Enabling Efficient Serverless Inference Serving for LLM (Large Language Model) in the Cloud

Himel Ghosh
2024-11-24
Abstract:This review report discusses the cold start latency in serverless inference and existing solutions. It particularly reviews the ServerlessLLM method, a system designed to address the cold start problem in serverless inference for large language models. Traditional serverless approaches struggle with high latency due to the size of LLM checkpoints and the overhead of initializing GPU resources. ServerlessLLM introduces a multitier checkpoint loading system, leveraging underutilized GPU memory and storage to reduce startup times by 6--8x compared to existing methods. It also proposes live inference migration and a startup-time-optimized model scheduler, ensuring efficient resource allocation and minimizing delays. This system significantly improves performance and scalability in serverless environments for LLM workloads. Besides ServerlessLLM, several other methods from recent research literature, including Rainbowcake, are reviewed in this paper. Further discussions explore how FaaS providers tackle cold starts and the possible future scopes.
Distributed, Parallel, and Cluster Computing,Machine Learning
What problem does this paper attempt to address?

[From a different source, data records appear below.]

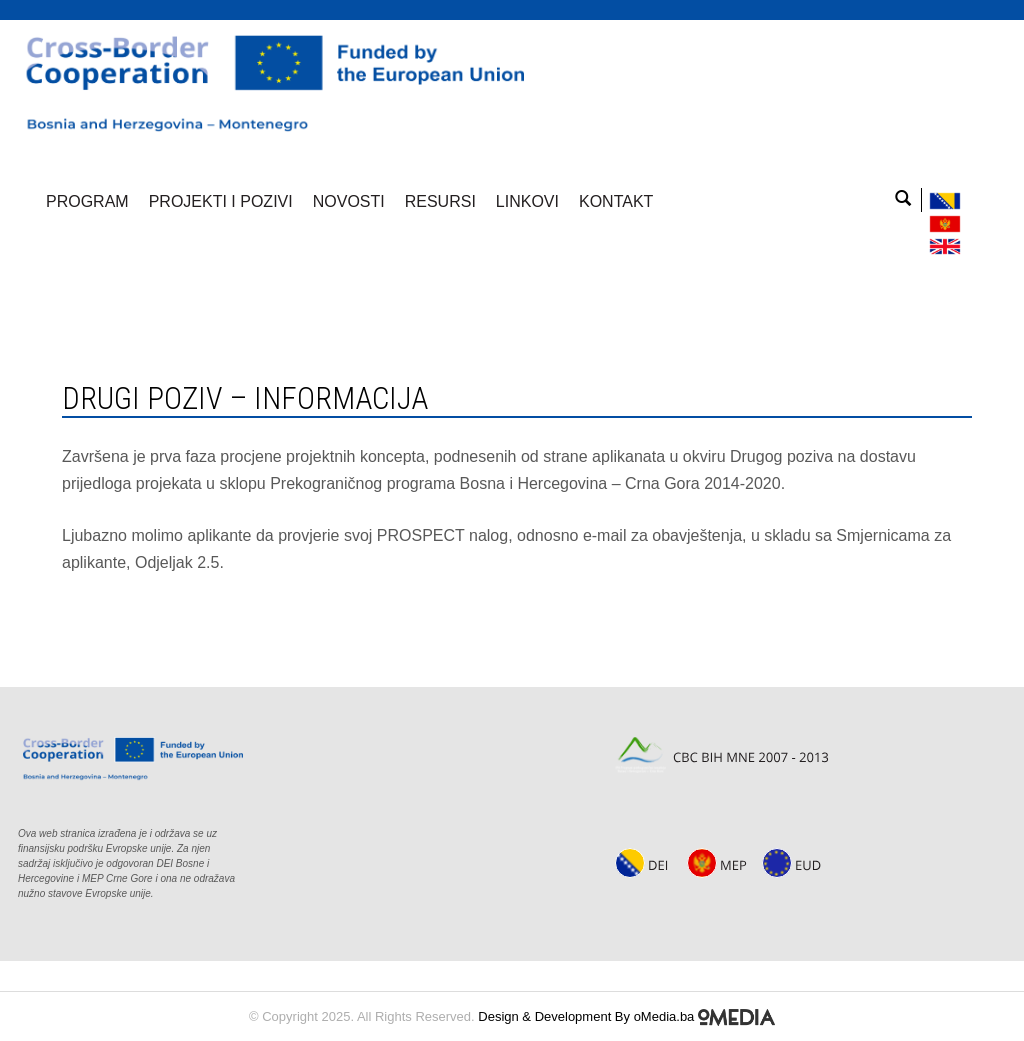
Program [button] (87, 201)
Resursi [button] (440, 201)
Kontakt (616, 201)
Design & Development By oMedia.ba (626, 1016)
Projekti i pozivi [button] (221, 201)
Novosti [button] (349, 201)
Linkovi (527, 201)
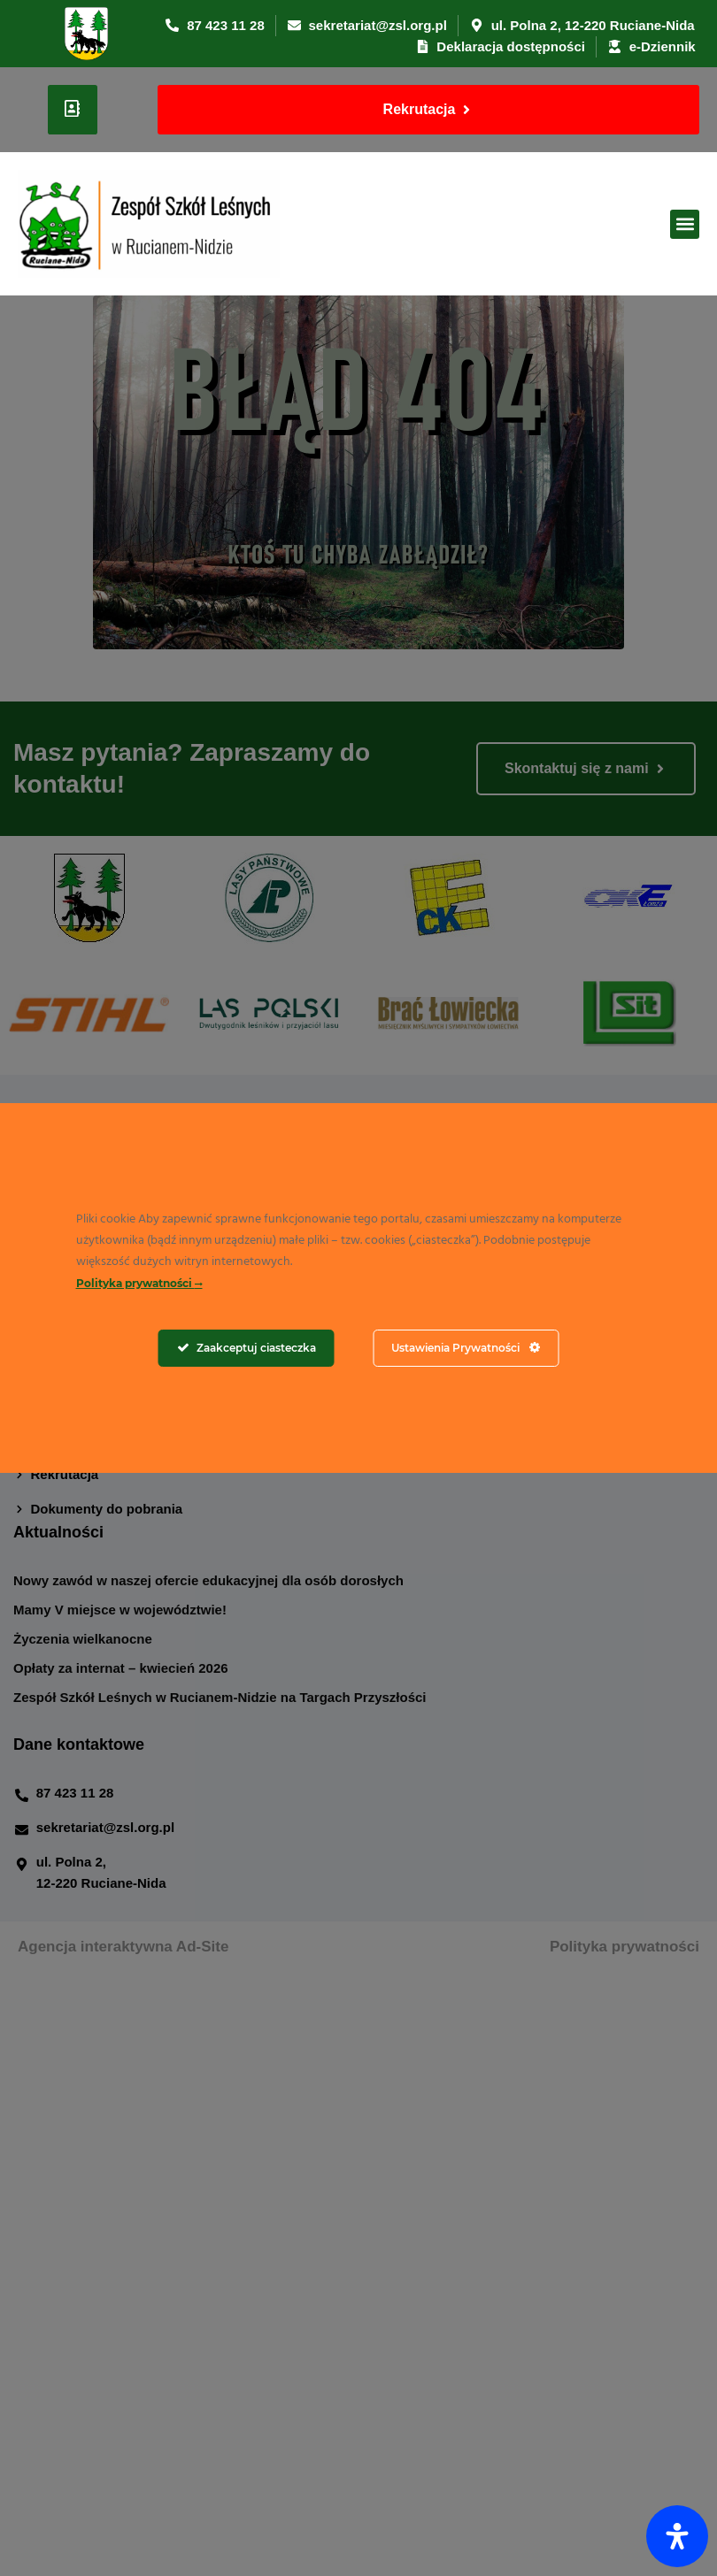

### What problem does this paper attempt to solve? This paper aims to solve the cold - start latency problem encountered when deploying large - language models (LLMs) in a serverless environment. Specifically, the paper discusses the following key challenges: 1. **Cold - start latency**: - When a serverless function starts from an idle state, significant latency occurs due to the need to load the checkpoints of large - language models and initialize GPU resources. - These latencies are particularly detrimental to real - time applications (such as chatbots, translation tools, etc.), as they rely on fast response times. 2. **Insufficiencies of existing solutions**: - Traditional serverless methods face high - latency problems when dealing with large - language models, mainly due to the size of the model checkpoints (usually reaching hundreds of gigabytes) and the overhead of initializing GPU resources. - Existing mitigation measures (such as over - subscribing GPUs, caching model checkpoints, deploying additional storage servers, etc.) have certain effects, but still have limitations when dealing with LLMs, such as increased costs and insufficient memory resources. 3. **Optimizing resource utilization**: - The paper proposes a new system - ServerlessLLM, which aims to reduce cold - start latency through a multi - layer checkpoint loading mechanism, real - time inference migration, and a model scheduler with optimized startup time. - ServerlessLLM makes full use of under - utilized GPU memory and storage resources, thereby significantly improving performance and scalability. ### Main solutions - **Multi - layer checkpoint loading system**: Accelerate the loading of large models through a hierarchical storage structure (GPU memory, DRAM, SSD), reduce loading bottlenecks, and improve initialization speed. - **Real - time inference migration**: Allow inference tasks to migrate seamlessly between different servers, avoiding latency caused by uneven resource allocation. - **Model scheduler with optimized startup time**: Perform intelligent scheduling according to model loading time and migration time to ensure the shortest startup time. Through these innovations, ServerlessLLM significantly reduces cold - start latency and improves the LLMs' inference performance and resource utilization in a serverless environment.